- - Monday, November 24, 2014

Here we go again.

Another Obama sneer at the U.S. Constitution.

This time it’s the treaty power.

The president plans to conclude a nuclear arms control agreement with Iran in seven months that will not be submitted to the Senate for ratification by a two-thirds vote as a treaty.

He anticipates that the Senate will balk at his nuclear-arms handiwork. He thus will characterize his nuclear-arms deal as an “executive agreement” to circumvent the Constitution’s treaty provisions. In the manner of Humpty-Dumpty, Mr. Obama intends to make the word “treaty” to mean whatever he chooses it to mean — neither more nor less. But to borrow from Romeo and Juliet, a treaty by any other name is still a treaty.

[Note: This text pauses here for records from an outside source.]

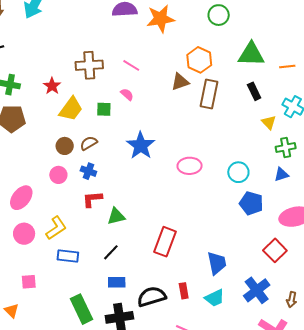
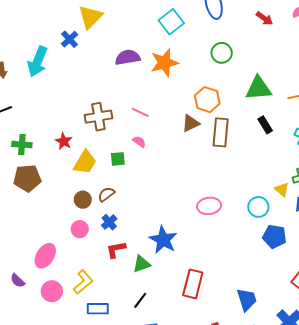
yellow triangle: (269, 122) -> (282, 189), moved
blue star: (141, 146) -> (163, 240), moved
blue cross: (88, 171) -> (109, 222), turned 35

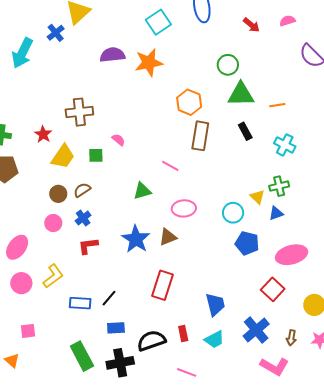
green circle: (222, 53) -> (228, 65), moved
pink line: (140, 112) -> (170, 166), moved
brown triangle: (191, 123) -> (168, 237), moved
green triangle: (142, 264) -> (142, 191), moved
blue rectangle: (98, 309) -> (80, 303), moved

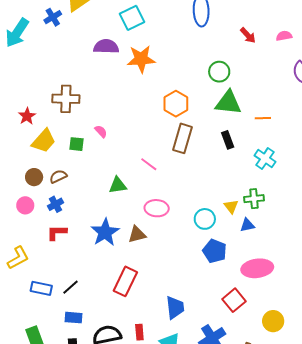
cyan square: (158, 22) -> (132, 18), moved

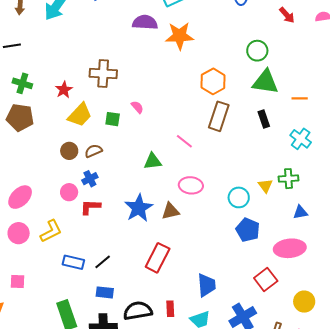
pink circle: (25, 205) -> (69, 192), moved
blue triangle: (247, 225) -> (300, 212), moved

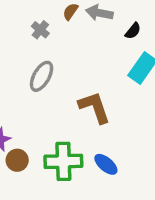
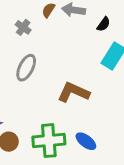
brown L-shape: (94, 107) -> (73, 92), turned -44

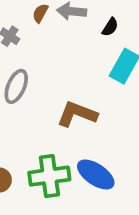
blue ellipse: (86, 141) -> (96, 175), size x1.4

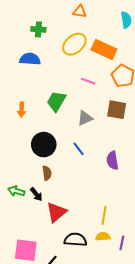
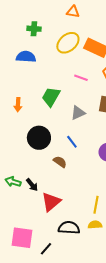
brown semicircle: (47, 173) -> (60, 162), moved, turned -48

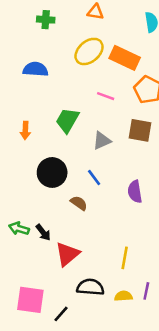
green cross: (34, 29) -> (46, 20), moved
yellow semicircle: (95, 225) -> (123, 296), moved

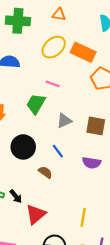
green cross: (46, 20) -> (18, 21), size x1.6
pink line: (106, 96) -> (53, 84), moved
brown square: (140, 130) -> (96, 126), moved
purple semicircle: (135, 192) -> (92, 163), turned -72

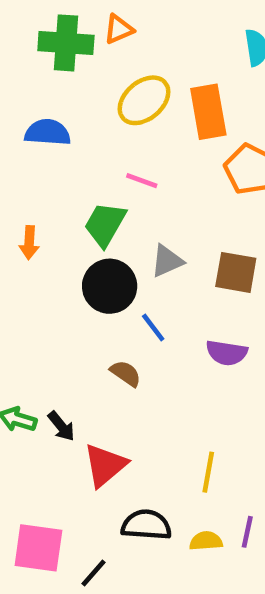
orange triangle: (59, 14) -> (119, 29), moved, turned -32
orange rectangle: (83, 52) -> (208, 112), turned 55
black circle: (23, 147) -> (110, 286), moved

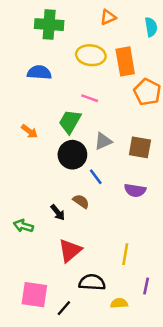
orange triangle: (119, 29) -> (108, 17), moved
yellow ellipse: (144, 100) -> (91, 55), turned 48
orange arrow: (29, 243) -> (29, 131), turned -56
black arrow: (61, 426) -> (58, 212), moved
yellow semicircle: (206, 541) -> (119, 303), moved

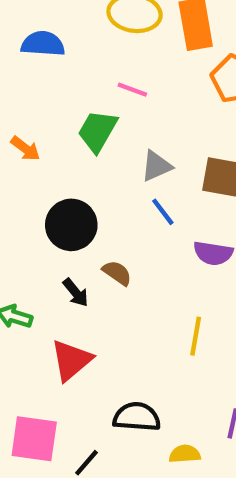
black circle: (72, 155) -> (71, 225), moved
blue line: (96, 177) -> (163, 212), moved
red triangle: (70, 250) -> (71, 360), moved
yellow line: (125, 254) -> (196, 336), moved

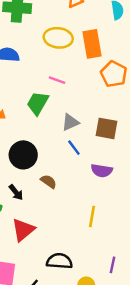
black arrow: (76, 293) -> (16, 192), moved

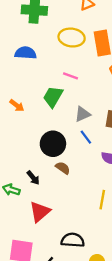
black circle: (23, 155) -> (53, 144), moved

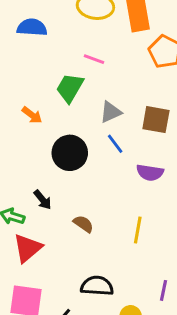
orange arrow: (17, 105) -> (32, 115), moved
brown semicircle: (63, 168) -> (83, 224), moved
red triangle: (40, 212) -> (27, 248), moved

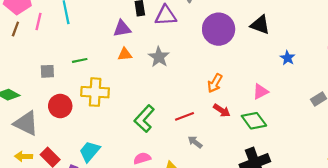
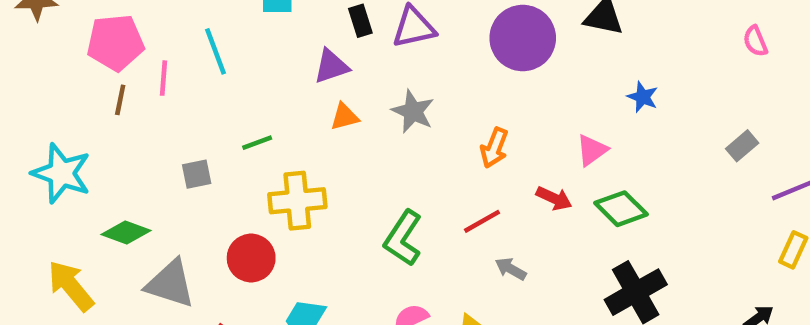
blue star: (288, 58) -> (643, 97), moved
orange arrow: (215, 83) -> (494, 148), moved
pink triangle: (261, 91) -> (592, 150), moved
red circle: (60, 106) -> (251, 258), moved

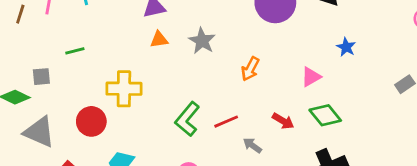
green line: (257, 143) -> (75, 51), moved
gray square: (197, 174) -> (41, 77), moved
red arrow: (554, 198) -> (283, 121), moved
red line: (482, 221) -> (226, 122), moved

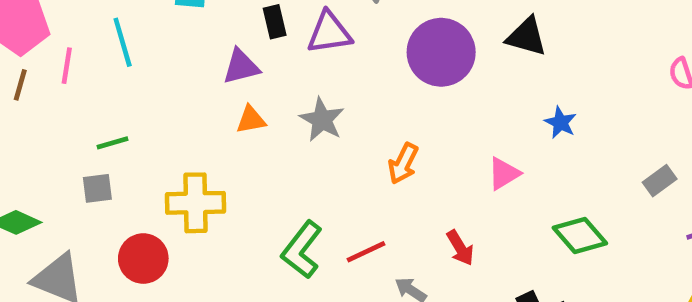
gray square: (41, 77) -> (97, 188), moved
green diamond: (325, 115) -> (580, 236), moved
red arrow: (283, 121) -> (460, 248), turned 30

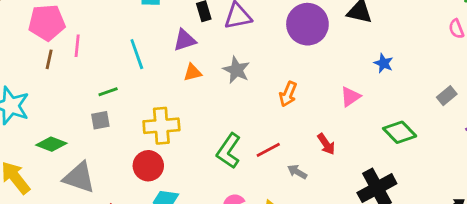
cyan line: (123, 42) -> (137, 54), moved
red circle: (143, 259) -> (148, 166), moved

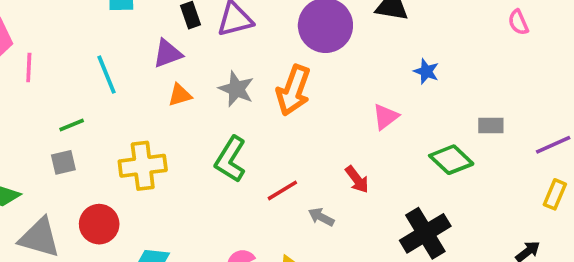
orange arrow: (288, 94) -> (293, 90), moved, size x1.5
gray rectangle: (447, 96) -> (491, 125), moved, turned 42
green L-shape: (229, 151) -> (230, 159), moved
red circle: (148, 166) -> (99, 224), moved

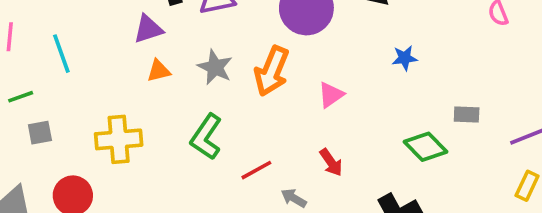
blue star: (426, 71) -> (405, 58), turned -30
cyan line: (107, 75) -> (61, 54), moved
pink triangle: (385, 117) -> (331, 95), moved
green line: (72, 125) -> (21, 97), moved

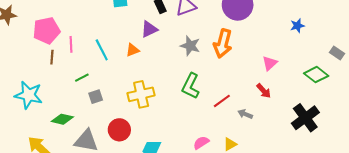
orange triangle: (159, 71) -> (133, 50), moved
pink triangle: (331, 95) -> (270, 63), moved
gray rectangle: (467, 114) -> (337, 53), turned 40

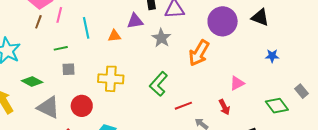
gray star: (190, 46) -> (161, 38), moved

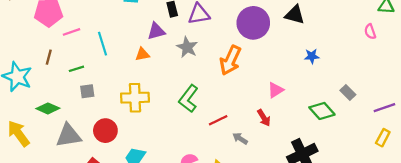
pink line: (59, 15) -> (71, 32), turned 63
brown line: (38, 22) -> (49, 57), moved
orange triangle: (114, 36) -> (142, 54), moved
gray triangle: (48, 107) -> (69, 136), turned -30

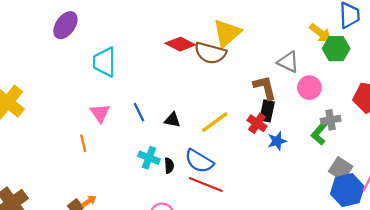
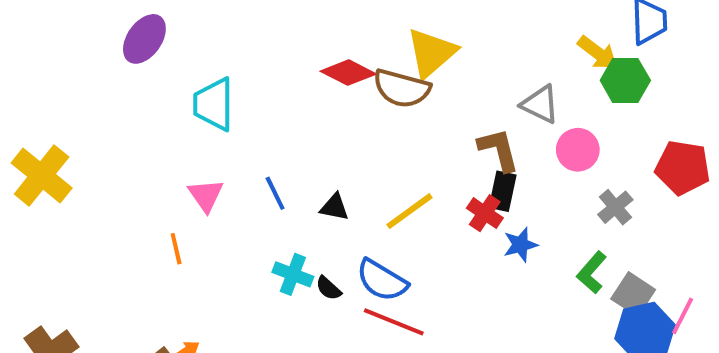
gray cross: (331, 120) -> (615, 207), turned -30
green L-shape: (319, 133) -> (592, 272), moved
black semicircle: (169, 166) -> (328, 288), turned 136

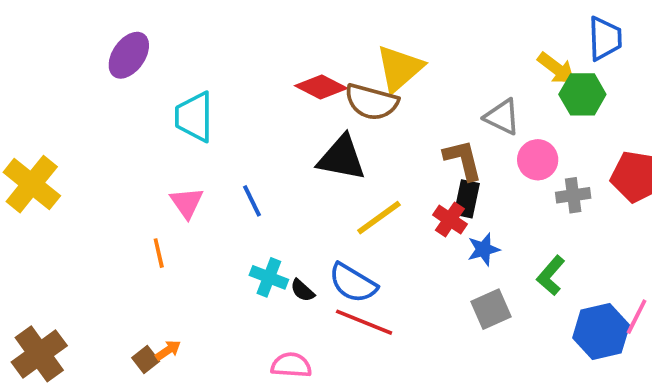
black triangle: (334, 207) -> (342, 158), moved, size x1.8
gray cross: (615, 207) -> (573, 195), moved, turned 32
gray square: (633, 294) -> (491, 309), moved, turned 33

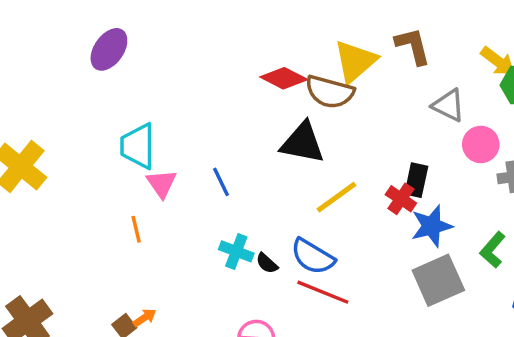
cyan trapezoid: (194, 117) -> (138, 146), moved
brown L-shape: (463, 160) -> (413, 46), moved
blue star: (484, 249) -> (432, 226), size x1.4
gray square: (491, 309) -> (438, 280), size x1.4

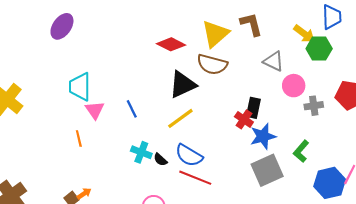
brown semicircle: (330, 92) -> (212, 64), moved
black triangle: (303, 143) -> (183, 85), turned -36
yellow line: (336, 197) -> (180, 118), moved

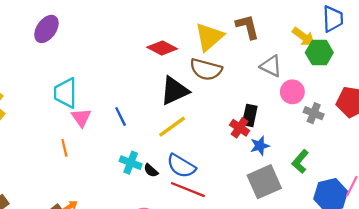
gray cross: (314, 106) -> (314, 113), turned 30
blue star: (263, 136) -> (260, 146), size x0.7

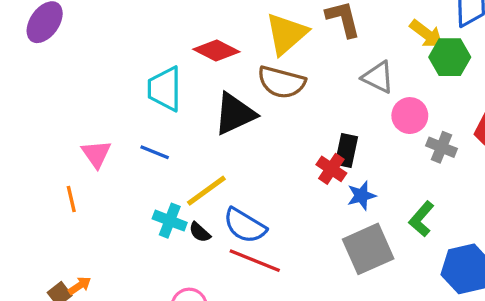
cyan trapezoid: (66, 93) -> (165, 89), moved
blue line: (121, 117) -> (155, 152), turned -42
yellow line: (172, 127) -> (206, 191), moved

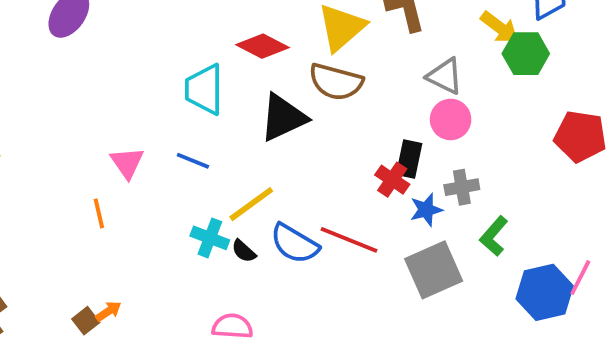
pink circle: (410, 116) -> (451, 119), moved
gray cross: (441, 147) -> (462, 187), moved, turned -32
red line: (255, 261) -> (349, 240), moved

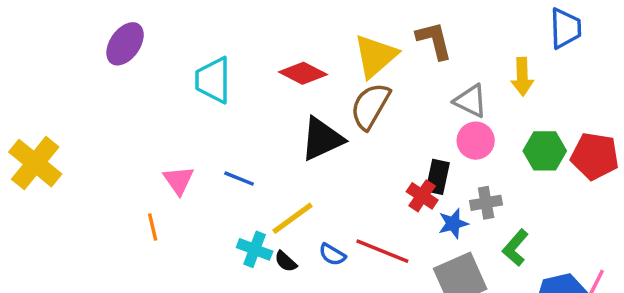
yellow arrow: (499, 27) -> (522, 77), moved, turned 51
green hexagon: (526, 54) -> (545, 151), moved
brown semicircle: (336, 82) -> (370, 106), turned 105
cyan trapezoid: (204, 89) -> (213, 80), moved
blue semicircle: (294, 244) -> (332, 255), size x0.6

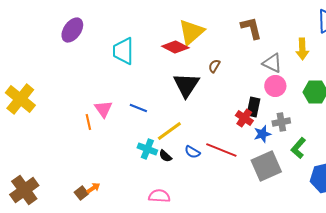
yellow triangle: (375, 56) -> (191, 32), moved
brown semicircle: (370, 106) -> (214, 66), size x0.5
black triangle: (322, 139) -> (186, 85), turned -32
orange line: (153, 227) -> (88, 122), moved

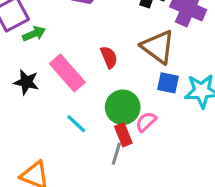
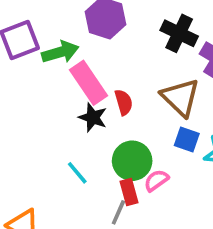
green arrow: (34, 34) -> (60, 52), moved, size x1.4
pink rectangle: (67, 73) -> (88, 83), moved
black star: (26, 82) -> (93, 117), moved

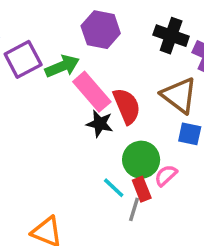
red semicircle: (124, 102) -> (127, 106), size x1.5
cyan line: (77, 173) -> (114, 188), moved

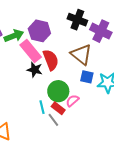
purple hexagon: (101, 30) -> (39, 31), moved
cyan line: (114, 188) -> (42, 107), turned 32
red rectangle: (142, 189) -> (58, 108), turned -32
gray line: (134, 209) -> (53, 120), turned -56

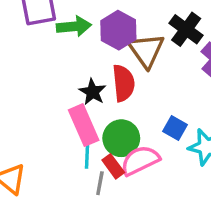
pink rectangle: (31, 51) -> (84, 125), moved
brown triangle: (81, 54) -> (146, 50), moved
pink semicircle: (72, 101) -> (140, 160), size x1.6
gray line: (53, 120) -> (100, 183), turned 32

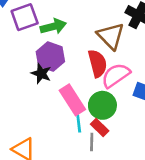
purple hexagon: (118, 30) -> (50, 57), moved
black star: (93, 92) -> (41, 73), moved
pink semicircle: (140, 160) -> (116, 75), moved

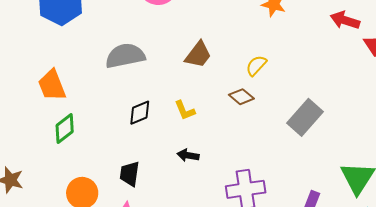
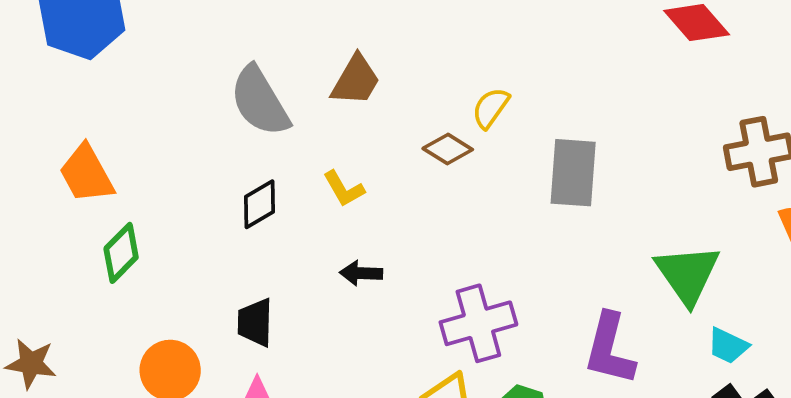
gray semicircle: (125, 56) -> (260, 101), moved, turned -102
yellow semicircle: (256, 66) -> (491, 108), moved
gray rectangle: (305, 117) -> (573, 173), turned -30

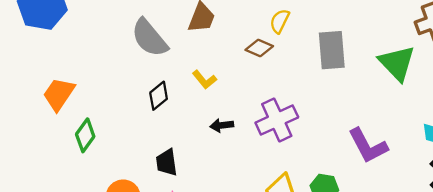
orange trapezoid: (86, 174) -> (59, 94), turned 72
green triangle: (687, 274) -> (397, 63), moved
purple cross: (478, 323) -> (277, 120), moved
purple L-shape: (610, 349) -> (368, 146), turned -33

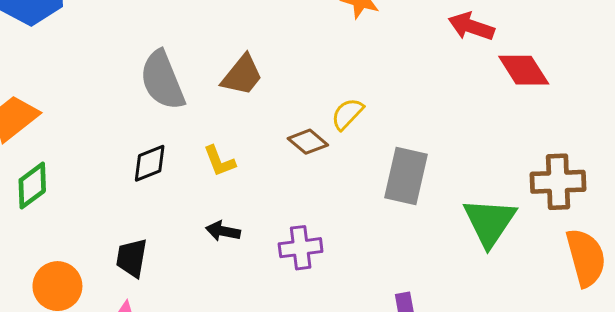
purple cross: (277, 120) -> (301, 248), size x0.7

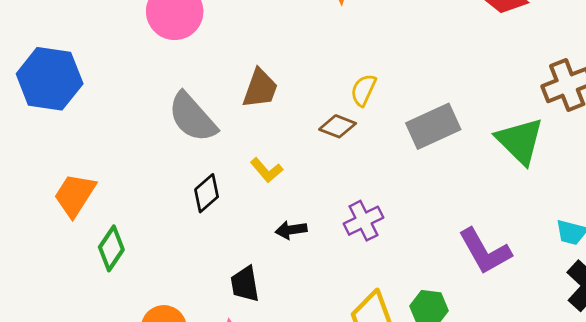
gray rectangle: (406, 176) -> (433, 126), turned 72
black trapezoid: (132, 258) -> (245, 284), moved

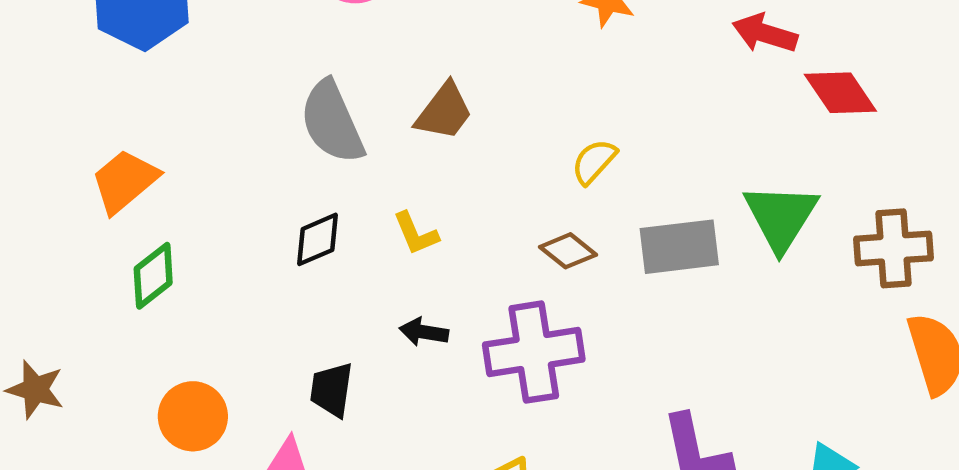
brown diamond: (338, 126) -> (568, 251), moved
green triangle: (520, 141) -> (781, 217), moved
purple cross: (364, 221) -> (534, 352), size x1.6

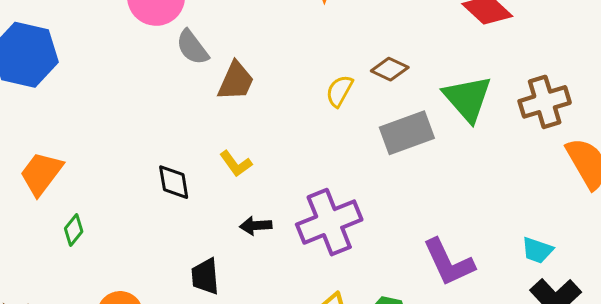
gray semicircle: (332, 122) -> (192, 47), moved, size x0.7
black diamond: (318, 239) -> (174, 182), turned -63
brown diamond: (568, 251) -> (390, 69), moved
green diamond: (153, 276) -> (74, 230), size x0.7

Article 2, section 2, clause 2 of the Constitution empowers the president to “make treaties” with the advice and consent of the Senate, “provided two thirds of the Senators present concur.” Nowhere does the Constitution reference executive agreements.

The Constitution’s makers distrusted the president in international affairs. Alexander Hamilton elaborated in Federalist 75:

“But a man raised from the station of a private citizen to the rank of chief magistrate, possessed of a moderate or slender fortune, and looking forward to a period not very remote when he may probably be obliged to return to the station from which he was taken, might sometimes be under temptations to sacrifice his duty to his interest, which it would require superlative virtue to withstand. An avaricious man might be tempted to betray the interests of the state to the acquisition of wealth. An ambitious man might make his own aggrandizement, by the aid of a foreign power, the price of his treachery to his constituents. The history of human conduct does not warrant that exalted opinion of human virtue which would make it wise in a nation to commit interests of so delicate and momentous a kind, as those which concern its intercourse with the rest of the world, to the sole disposal of a magistrate created and circumstanced as would be a President of the United States.”

Even international agreements of diminutive national significance have been characterized as treaties under the Constitution, for example, the Migratory Bird Treaty of 1918. And every prior agreement relating to nuclear weapons has been submitted to the Senate as a treaty requiring ratification by a two-thirds majority. The list is long and impressive, including:

*The Limited Test Ban Treaty of 1963.

*The Outer Space Treaty of 1967.

*The Latin America Nuclear Free Zone Treaty of 1967.

*The Nuclear Non-Proliferation Treaty of 1968.

*The Seabed Treaty of 1971.

*The Strategic Arms Limitation Treaty of 1972.

*The Anti-Ballistic Missile Treaty of 1972.

*The Peaceful Nuclear Explosions Treaty of 1976.

*The Strategic Arms Limitation Treaty II of 1979.

*The South Pacific Nuclear Free Zone Treaty of 1985.

*The Intermediate-Range Nuclear Forces Treaty of 1987.

*The Strategic Arms Reduction Treaty of 1991.

*The Comprehensive Test Ban Treaty of 1996.

*The Strategic Offensive Reductions Treaty of 2002.

*The International Convention for the Suppression of Acts of Nuclear Terrorism of 2005.

*The New Strategic Arms Reduction Treaty of 2010.

The Department of State’s Foreign Affairs Manual states that past practice regarding similar international agreements is pivotal to determining whether a new agreement should receive treaty treatment. Equally weighty is whether the agreement involves “risks affecting the nation as a whole,” which a nuclear pact with Iran clearly will.

Sen. Bob Corker, Tennessee Republican, will be the chairman of the Senate Foreign Relations Committee in the 114th Congress, which convenes Jan. 3. He should not tarry in holding hearings on the obligation of President Obama to submit any nuclear agreement with Iran to the Senate for ratification. The committee should refuse to act on any presidential nomination until an affirmative answer is forthcoming.

The Constitution is clear. International agreements involving nuclear weapons are too important to be left to the president alone.